Now, both 19-year-old drivers are 134 laps from making NASCAR history.

Barring a series of unforeseen events in tonight’s Truck series season finale at Homestead-Miami Speedway, Jones or Reddick will be the youngest champion in the series’ history.

The average age of the last five drivers to win a Truck title, based off the year they won it, was 35.8. Matt Crafton, the two-time defending champion, was 38 last year.

“To be able to put ourselves in this position to have a great shot to go and get it, that’s just a big accomplishment in itself,” Jones said Tuesday in a teleconference with Reddick. “I’d be really, really happy if we can bring that (championship) back to (Kyle Busch Motorsports). For everything they’ve done for me, and for everything Kyle has done for me. To be the youngest to do it would be a bonus for me.”

Despite winning 45 races in its five seasons in the Truck series, Kyle Busch Motorsports has yet win a driver’s title. That could change with the Ford EcoBoost 200 with Jones, who enters the race with three wins and 11 top-five finishes.

Brad Keselowski Racing has eight wins in 206 races since 2008 and also doesn’t have a driver’s title.

Reddick takes to the 1.5-mile track with two wins and 13 top fives. The first win – also the first of his career after 17 prior starts – came in the season opener at Daytona International Speedway. It took Jones nine races to get his first win of 2015.

“Being the youngest would be a bonus as well,” Reddick said. “But aside from that and the bigger picture, obviously this is a big deal to everyone at Brad Keselowski Racing. It’s a really big deal to Brad too. He’s really been wanting a championship for his team and everyone else back at the shop has been working hard at it.”

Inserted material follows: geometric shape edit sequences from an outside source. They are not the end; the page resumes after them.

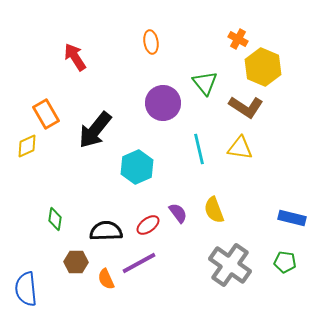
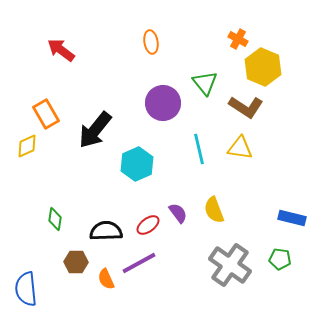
red arrow: moved 14 px left, 7 px up; rotated 20 degrees counterclockwise
cyan hexagon: moved 3 px up
green pentagon: moved 5 px left, 3 px up
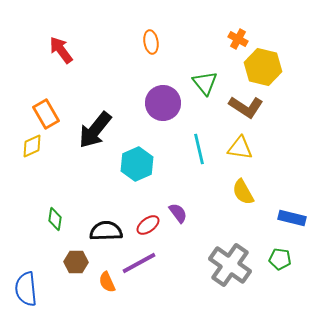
red arrow: rotated 16 degrees clockwise
yellow hexagon: rotated 9 degrees counterclockwise
yellow diamond: moved 5 px right
yellow semicircle: moved 29 px right, 18 px up; rotated 8 degrees counterclockwise
orange semicircle: moved 1 px right, 3 px down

Two years removed from their first NASCAR national starts, Jones and Reddick are separated by 19 points entering tonight’s race. It’s the closest gap between first and second entering the final race since 2012 when James Buescher and Timothy Peters were separated by 11 points.

Reddick has one advantage over Jones. Both will be making their 40th truck starts Friday, but Jones will be making his first at the 1.5-mile track. Reddick started fourth and finished sixth at this track last year.

“Fortunately last year there we had a good bit of speed and we were fast, so we just go in and continue to work on the things we did when we were last there, I think we’ll be fast,” Reddick said. “Obviously, the situation we’re in, we’re going to have to run very good.”

Jones isn’t inexperienced at Homestead-Miami Speedway. Busch gave Jones practice laps there last year and the No. 4 team tested there earlier this season.

“We saved a test for him to be able to have a test here,” Busch said during media day for the Chase for the Sprint Cup championship race. “I don’t think he was necessarily ready when they unloaded, but he learned a lot and did a really good job. I’m optimistic that he’ll have a good day.”

With a 19-point cushion over Reddick, Jones knows he doesn’t necessarily have to race for a win or take the risks that would come with a smaller point differential. He won’t feel forced to run in the top five or even the top 10.

“I think it’s going to be somewhat conservative of an approach, but I don’t think we need to change our approach by a whole lot,” Jones said. “Obviously, Homestead and the big risk for anybody is getting up into the fence the way you get around that place. But I think most of the day we’ll just concentrate on not ever really getting up by the wall. We don’t need to make that kind of time.”

But just within range will be Reddick. The California native will be looking for any opening after finishing in fifth in each of the last four races.

“Obviously racing hard for first or second is totally different than racing hard for 10th,” said Reddick, who has leaned on the experiences of Keselowski, Ryan Blaney and Alex Tagliani during his first full season. “Going into the next year (that) is something that I’ve definitely picked up on and put in the bank for next year and all the races yet to come. Trying to race really hard and end up wrecking for 10th is a lot different than for the win.”

But a win is what it might take to make history.